By Pete Sweeney and Samuel Shen
SHANGHAI (Reuters) – China’s stock markets plunged on Thursday, with indexes dropping over 6 percent in record high turnover as investors rushed to sell after more brokers tightened margin trading requirements for clients and the central bank drained money market liquidity.
The CSI300 index <.CSI300> and the Shanghai Composite Index <.SSEC> both slumped in late afternoon trade, ending down and 6.5 pct, respectively, their worst day since January 19 when markets fell over 7 percent on an earlier crackdown on margin trading. In terms of points shed, the two indexes suffered their heaviest single day loss since 2008.
The Shanghai Stock Exchange saw A share turnover hit 1.2 trillion yuan ($193.57 billion), an all time record high, on the selloff.
In Hong Kong, the Hang Seng Index <.HSI> closed 2.2 percent down, and the China Enterprises Index <.HSCE> lost 3.5 percent, and some some major mainland shares were trading at a discount to their Hong Kong counterparts.
China’s stock market has surged over 140 percent over the past 12 months despite a flagging economy, as retail investors, including university students, barbers and janitors piled into the world’s best performing market, though economists have warned that, based on economic fundamentals, the rally was unjustified.
Official data shows the surge has been accelerated by cheap credit, with the outstanding value of margin finance hitting a record 2 trillion yuan on Tuesday.
On Thursday morning at least three Chinese brokerages, including Guosen Securities Co <002736.SZ>, Southwest Securities Co <600369.SS> and Changjiang Securities Co <000783.SZ> said they would tighten margin requirements.
“The brokerages are front running what the regulator wants to do,” said Bernard Aw, an analyst at ING Markets in Singapore.
Haitong Securities <600837.SS> and GF Securities <000776.SZ> had made similar moves earlier in the week.
“This is no longer an individual case, but an industry-wide campaign,” said Zhang Chen, analyst at Shanghai-based hedge fund Hongyi Investment. “Clearly, they got guidance from regulators, and this shows a change of government’s attitude toward the margin trading business.”
LIQUIDITY DRAIN PLAYS ON NERVES
Key mainland sub indexes including property <.SSEP>, energy <.CSI300EN> and financial services <.CSI300FS> plunged more sharply, with both energy and property slumping over 7 percent.
Shares in several Chinese brokers fell by between 6-8 percent.

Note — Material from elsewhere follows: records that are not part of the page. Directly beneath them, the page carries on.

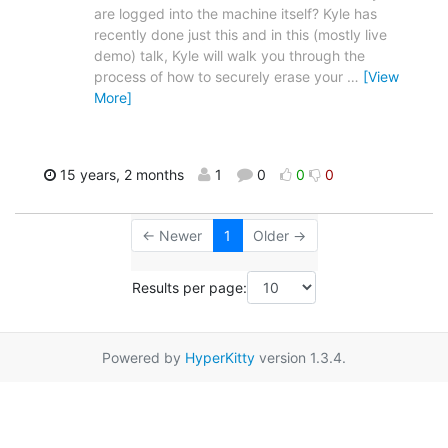
are logged into the machine itself? Kyle has
recently done just this and in this (mostly live
demo) talk, Kyle will walk you through the
process of how to securely erase your
…
[View
More]
15 years, 2 months
1
0
0
0
← Newer
1
Older →
Results per page:
Powered by
HyperKitty
version 1.3.4.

Tian Weidong, analyst at Kaiyuan Securities in Xi’an, said that the sharp drop in financials was partly due to news that Central Huijin Holdings, an asset management company controlled by Beijing, had reduced its holdings in major state-owned banks China Construction Bank <601939.SS> and ICBC <601398.SS>, both of which are index heavyweights.

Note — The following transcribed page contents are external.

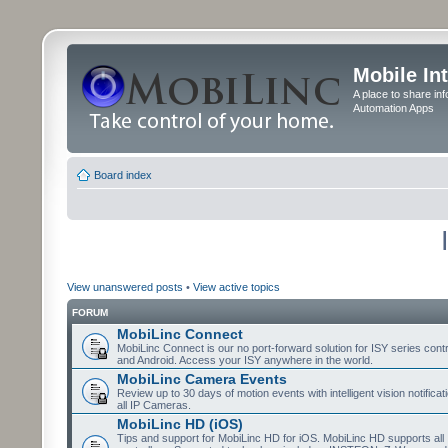
Mobile In
A place to share in
Automation Apps
Board index
View unanswered posts
•
View active topics
FORUM
MobiLinc Connect
MobiLinc Connect is our no port-forward solution for ISY series cont
and Android. Access your ISY anywhere in the world.
MobiLinc Camera Events
Review up to 30 days of motion events with intelligent vision notifica
all IP Cameras.
MobiLinc HD (iOS)
Tips and support for MobiLinc HD for iOS. MobiLinc HD supports all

The news was published on Wednesday by the Hong Kong Stock Exchange in a daily disclosure report.
But he added that many investors were already looking for a reason to sell, and the changes to margin financing sparked the stampede.

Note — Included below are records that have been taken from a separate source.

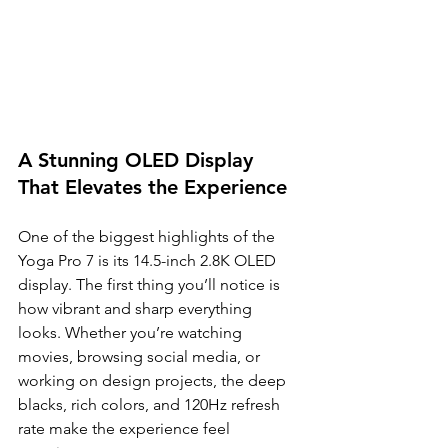
A Stunning OLED Display 
That Elevates the Experience
One of the biggest highlights of the 
Yoga Pro 7 is its 14.5-inch 2.8K OLED 
display. The first thing you’ll notice is 
how vibrant and sharp everything 
looks. Whether you’re watching 
movies, browsing social media, or 
working on design projects, the deep 
blacks, rich colors, and 120Hz refresh 
rate make the experience feel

“Many investors have become very cautious and are looking for a reason to take the profits they have already earned,” he said.
The central bank’s move to mop up excess liquidity in the interbank market was a contributory factor in the sell off.
While there was no information on how much money was drained, and money traders warned the adjustment could be minor, any suggestion of a squeeze was seen as negative for stocks.
Analysts warned of the risk of volatility intensifying.
“If the stock market suddenly reverses and investors default on their margin debts, the contagion effect will be much greater than in previous cycles, since the banking system is now more exposed to the brokerage industry,” wrote Chen Long of Gavekal Dragonomics in a research note.